There are a few things we need to keep track of throughout the process.  The base domain establishes the starting point of the crawl.  We parse each link of every page, so it’s quite possible to create infinite loops, so we can track visited pages by using a python set.  Min_str_length and max_str_length are beyond the scope of basic functionality and are used as helpers to ignore non-html files.  See full file for additional context.

Pool and greenlets reference gevent-specific logic.  By using a gevent pool, we can restrict the total number of greenlets (or “emulated threads”, if you will (and I will)) to a certain size.  We maintain a list of the greenlets that we spawn so that we can eventually block at a certain point to ensure completion of all of these “threads” (if you will).

Now we can kick off the crawl for the object:

    def crawl(self):
        self.greenlets.append(self.pool.spawn(self.find_links_in_url, self.base_domain))
        gevent.joinall(self.greenlets)
        return self.get_facebook_scores()

find_links_in_url is the method defined below, and base_domain represents the single argument we pass as a parameter to that method.  This particular method is recursive in nature and will re-call itself for every single link in every single page.  The logic is defined here:

    def find_links_in_url(self, url):
        if url is None:
            return
        url = self._reformat_url(url)
        if self._should_ignore(url):
            return
        self.all_links.add(url)
        print "Found %s" % url
        try:
            response = requests.get(url)
        except requests.exceptions.SSLError:
            print "SSL error on %s, skipping" % url
            return
        except requests.exceptions.ConnectionError:
            print "Connection error on %s, skipping" % url
            return
        data = response.text
        soup = BeautifulSoup(data)
        for link in soup.find_all('a'):
            url = link.get('href')
            self.find_links_in_url(url)
            self.greenlets.append(self.pool.spawn(self.find_links_in_url, url))

Note that this method has a few helper functions.  You can see the original file for full context, but hopefully the methods defined in pure english are relatively self-explanatory.  For additional context for what these do, please see a dictionary.

The important part is that we get all links in each page, and recursively call this method again to do the same thing on the next page.  In calling the method, we spawn another greenlet which will be added to the gevent pool that will be executed asynchronously.

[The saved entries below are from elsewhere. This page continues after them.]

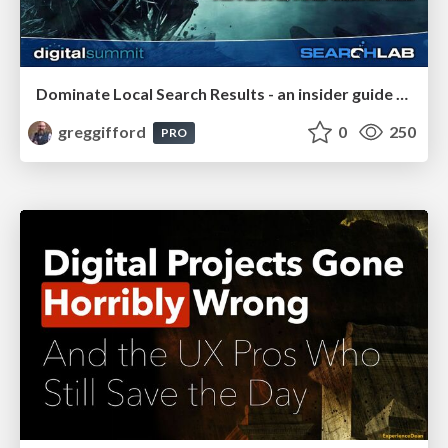
Dominate Local Search Results - an insider guide to GBP, reviews, and Local SEO
greggifford
0
250
PRO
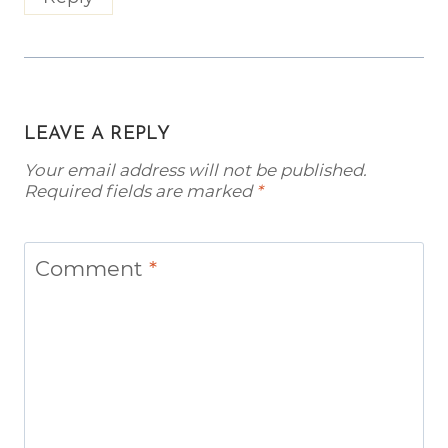
LEAVE A REPLY
Your email address will not be published.
Required fields are marked
*
Comment
*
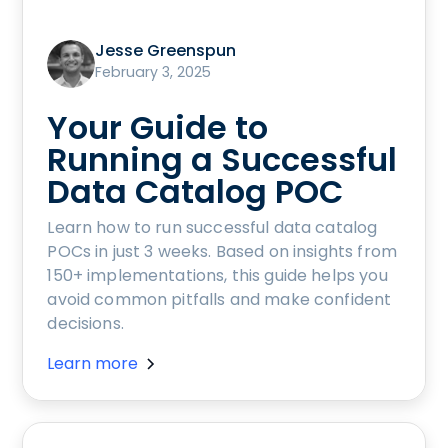
Jesse Greenspun
February 3, 2025
Your Guide to
Running a Successful
Data Catalog POC
Learn how to run successful data catalog
POCs in just 3 weeks. Based on insights from
150+ implementations, this guide helps you
avoid common pitfalls and make confident
decisions.
Learn more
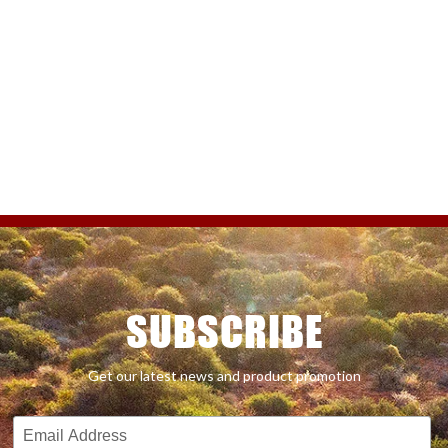
SUBSCRIBE
Get our latest news and product promotion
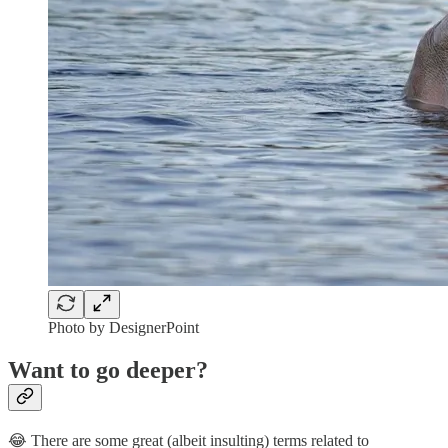
Photo by DesignerPoint
Want to go deeper?
😂 There are some great (albeit insulting) terms related to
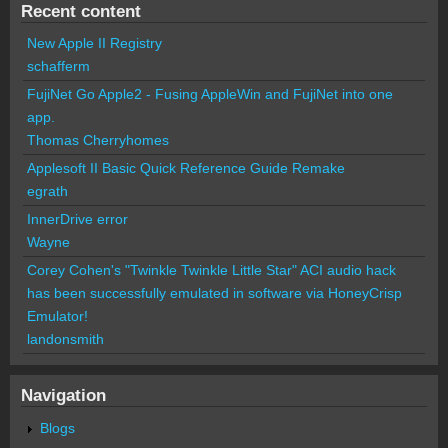
Recent content
New Apple II Registry
schafferm
FujiNet Go Apple2 - Fusing AppleWin and FujiNet into one
app.
Thomas Cherryhomes
Applesoft II Basic Quick Reference Guide Remake
egrath
InnerDrive error
Wayne
Corey Cohen's "Twinkle Twinkle Little Star" ACI audio hack
has been successfully emulated in software via HoneyCrisp
Emulator!
landonsmith
Navigation
Blogs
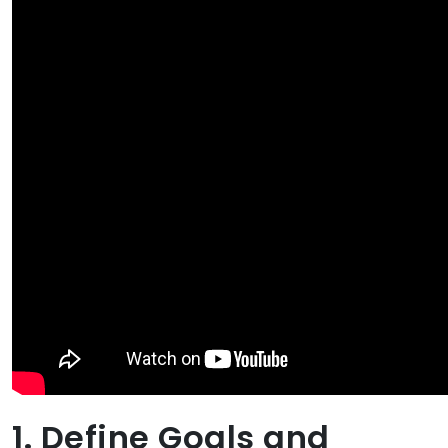
1. Define Goals and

Finally, we can block until the entire site has been crawled.  If your eyes haven’t glazed over, you remember that we maintained a set of visited URL’s that we’ve crawled.  We can then pass those URL’s to Facebook to find out which ones were popular, and we can find our proverbial prom queen:

    def get_facebook_scores(self):
        site_to_shares = {}
        all_links = list(self.all_links)
        for list_of_links in chunks(all_links, len(all_links), 50):
            all_urls_str = ",".join(list_of_links)
            print "Making a call to Facebook..."
            response = requests.get(FACEBOOK_QUERY % all_urls_str)
            json_data = json.loads(response.text)
            for url in json_data.keys():
                site_data = json_data[url]
                shares = site_data.get("shares")
                if shares:
                    site_to_shares[url] = shares
        site_to_shares = OrderedDict(sorted(site_to_shares.items(), key=lambda t: t[1], reverse=True))
        return site_to_shares

Here, I’m simply batching all of the URL’s into chunks of 50 items and then making a call to the Facebook graph api.  I’m taking the data returned from Facebook and adding it to a dictionary of the URL to the number of shares it has on Facebook.  Finally, I can return that data as an OrderedDict which will return the keys in sorted order so that the most popular site is listed first.

Again, please see the entire python file to see the entire thing in action and feel free to give it a whirl.